И к утру он написал сообщение Гурову, содержащее все необходимые сведения, в том числе фразу «Радомир Грецев и Иван Рюмин погибли шестнадцатого июля две тысячи пятнадцатого года. Найдены недалеко от пляжа села Пристанного. В четверг». «Принято», – мгновенно пришел ответ.
Гуров не спал, так как всю ночь изучал записи Юлии Юнг, отданные ему Ольгой Валиводзь во время их с Крячко визита в ее подмосковное поместье. Самыми старыми здесь были вложенные в дорогие дневники тетради в клетку, заполненные еще старшекурсницей Новиной во время последних лет работы над дипломом на спецсеминаре профессора Соляйникова и практики, которую она с друзьями проходила на «Алтынке», то есть в Саратовской областной психиатрической больнице Святой Софии, расположенной на выжженной солнцем Алтынной горе.
Пациентками, которых наблюдала Юлия, были диковатая студентка кулинарного техникума с эпилепсией Инна Михайловна Аринушкина, алкоголичка средних лет Николь Григорьевна Турова и любвеобильная дама Степанида Федоровна Кокина с «каменьями в почках и деменцией ввиду преклонных лет».
«Вечер обещает быть томным, – тоскливо подумал Гуров, ознакомившись с введением. – Я на трезвую такое не вывезу. Скорее бы рассвет».
Правда, по истечении двух часов увлекательнейшего и живого чтива сыщик был готов с удивлением отметить, что остроумие рассказчицы скрашивало тягостное впечатление от декораций психбольницы с общими санузлами и палатами на десятки непустующих койко-мест. Хроники своих бесед с сумасшедшими Юлия вела с профессиональной тщательностью прирожденного психолога, раскованностью будущего звездного специалиста и подлинным писательским мастерством.

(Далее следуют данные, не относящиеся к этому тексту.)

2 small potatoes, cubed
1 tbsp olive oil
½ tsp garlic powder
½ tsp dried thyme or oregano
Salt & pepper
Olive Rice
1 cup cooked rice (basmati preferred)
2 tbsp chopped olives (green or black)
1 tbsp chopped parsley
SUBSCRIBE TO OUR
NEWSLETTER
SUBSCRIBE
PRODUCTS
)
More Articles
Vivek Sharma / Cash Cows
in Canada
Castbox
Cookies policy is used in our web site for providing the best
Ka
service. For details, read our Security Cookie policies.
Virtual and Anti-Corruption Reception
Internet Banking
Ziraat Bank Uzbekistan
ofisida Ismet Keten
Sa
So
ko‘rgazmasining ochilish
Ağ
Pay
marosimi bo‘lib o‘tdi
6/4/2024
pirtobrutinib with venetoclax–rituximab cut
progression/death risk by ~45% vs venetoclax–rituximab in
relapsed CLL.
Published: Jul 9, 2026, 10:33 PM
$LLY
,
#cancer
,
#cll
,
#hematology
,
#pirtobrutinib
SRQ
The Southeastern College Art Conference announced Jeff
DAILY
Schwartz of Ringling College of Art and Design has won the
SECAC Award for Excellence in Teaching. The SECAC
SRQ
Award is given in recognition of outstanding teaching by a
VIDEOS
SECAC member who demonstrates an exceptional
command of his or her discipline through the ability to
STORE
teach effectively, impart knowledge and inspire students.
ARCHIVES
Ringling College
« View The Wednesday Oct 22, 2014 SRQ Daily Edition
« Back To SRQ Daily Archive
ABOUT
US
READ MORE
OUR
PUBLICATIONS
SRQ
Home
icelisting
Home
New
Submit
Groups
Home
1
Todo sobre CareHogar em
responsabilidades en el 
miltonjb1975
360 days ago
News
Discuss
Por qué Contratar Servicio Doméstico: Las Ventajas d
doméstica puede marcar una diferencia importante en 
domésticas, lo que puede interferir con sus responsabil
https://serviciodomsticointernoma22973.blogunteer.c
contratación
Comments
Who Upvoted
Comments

Гуров несколько раз засмеялся в голос, вместе с Новиной поневоле погружаясь в обсуждение многоликих эмоциональных истоков и порой неутешительного воплощения непристойных любовных предложений, которые, подобно песку из возрастных кавалеров, сыплются как из рога изобилия на сохранивших даже незначительную привлекательность интеллигентных дам в количестве, коррелирующем с деменцией лет.
Ему было больно знать, что где-то в Энгельсе алкоголичка и наркоманка была так увлечена общением с кругом по интересам, что избивала дочь, прикованную к ледяной за неуплату отопления батарее. Так постепенно простуда старшеклассницы Инны Аринушкиной перешла в воспаление легких. Воспаление легких спровоцировало кому. Из комы Инна вышла эпилептичкой. Как и Гуров, Юлия явно жалела ее, несмотря на полные подозрений и ревности укоры: «Вы хотите украсть у меня кусок положенной мне любви!»